Funding Restored to Khmer Rouge Tribunal

Cambodian staff are to get back pay within two to three weeks.

2012.02.28
eccc-305.jpg The courtroom at the Extraordinary Chambers in the Courts of Cambodia in Phnom Penh, June 27, 2011.
AFP PHOTO / HO / MARK PETERS / ECCC

Updated at 4:15 PM EST on 2012-02-28

Cambodia’s Khmer Rouge Tribunal, which had run out of money to pay the salaries of Cambodian workers, has received pledges of funds following a meeting last week with donor countries at the United Nations in New York, a spokesman for the U.N.-backed war crimes court said Tuesday.

“We have received positive results and support from the donors,” spokesman Neth Pheaktra told RFA.

Cambodian staff  working at the tribunal will now receive back pay within the next two to three weeks, Pheaktra said.

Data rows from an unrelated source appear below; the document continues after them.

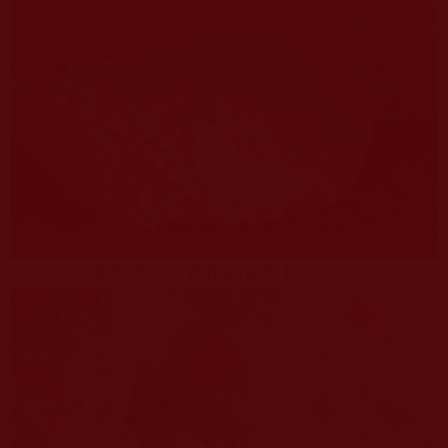
高智老人火花後的舍利花（六）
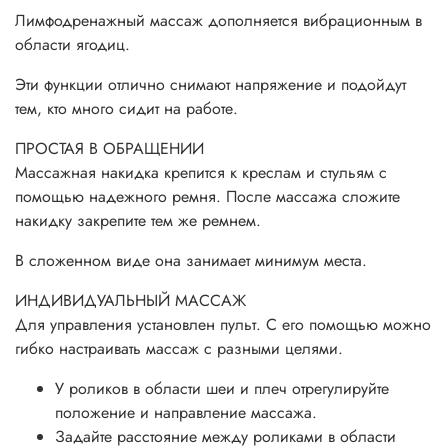
Лимфодренажный массаж дополняется вибрационным в
области ягодиц.
Эти функции отлично снимают напряжение и подойдут
тем, кто много сидит на работе.
ПРОСТАЯ
В ОБРАЩЕНИИ
Массажная накидка крепится к креслам и стульям с
помощью надежного ремня. После массажа сложите
накидку закрепите тем же ремнем.
В сложенном виде она занимает минимум места.
ИНДИВИДУАЛЬНЫЙ
МАССАЖ
Для управления установлен пульт. С его помощью можно
гибко настраивать массаж с разными целями.
У роликов в области шеи и плеч отрегулируйте
положение и направление массажа.
Задайте расстояние между роликами в области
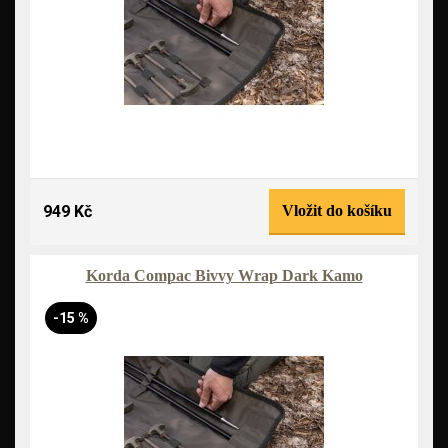
949 Kč
Vložit do košíku
Korda Compac Bivvy Wrap Dark Kamo
-15 %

More than 300 Cambodians working at the court had not received salaries since October 2011, he said, adding that at least 10 staff members in the prosecution department had already submitted notices to the court saying they would quit in March if they have not been paid by then.

Now, donor groups have pledged 90 percent of the U.S. $10 million requested for the annual budget for this year for the Cambodian side of the court.

The tribunal has requested a total of U.S. $89 million for both Cambodian and international staff for the budgets for 2012 and 2013, Pheaktra said.

“The Cambodian side wants $20 million for the two years,” Pheaktra said.

Voluntary contributions

International staff at the tribunal are paid directly by the U.N., while the salaries of local staff are funded by voluntary contributions from donor countries such as Japan, France, and Australia.

From 2006 to 2011, the court spent about U.S. $140 million, with $33 million spent by the Cambodian side and $107 million spent by the international side, Pheaktra said.

The tribunal, officially known as the Extraordinary Chambers in the Courts of Cambodia (ECCC), was set up six years ago to seek justice for the deaths of up to two million Cambodians during the brutal rule of the Khmer Rouge from 1975-1979.

It has long been hit by allegations of political meddling.

The tribunal completed its first trial this month, sentencing former Khmer Rouge prison chief Duch to life on appeal for overseeing the deaths of some 15,000 people.

A second trial involving three senior regime leaders is under way.

Cambodian prime minister Hun Sen has openly opposed expanding the trials by adding indictments of other former Khmer Rouge figures, some of whom have become his political allies.

Reported by Samean Yun for RFA’s Khmer service. Translations by Samean Yun. Written in English by Richard Finney.